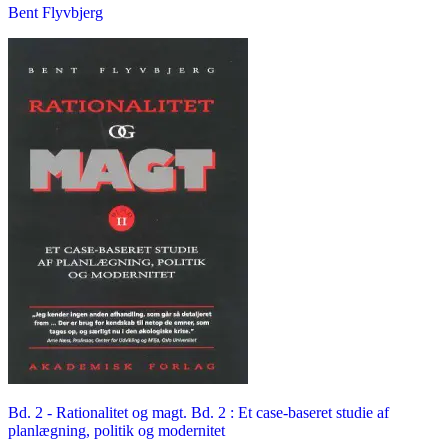
Bent Flyvbjerg
Bd. 2 -
Rationalitet og magt. Bd. 2 : Et case-baseret studie af
planlægning, politik og modernitet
........
What the exercise asks -
Across all the lines above, repeat the wording exactly and omit the pictures.

Response to this task -
Bent Flyvbjerg
Bd. 2 -
Rationalitet og magt. Bd. 2 : Et case-baseret studie af
planlægning, politik og modernitet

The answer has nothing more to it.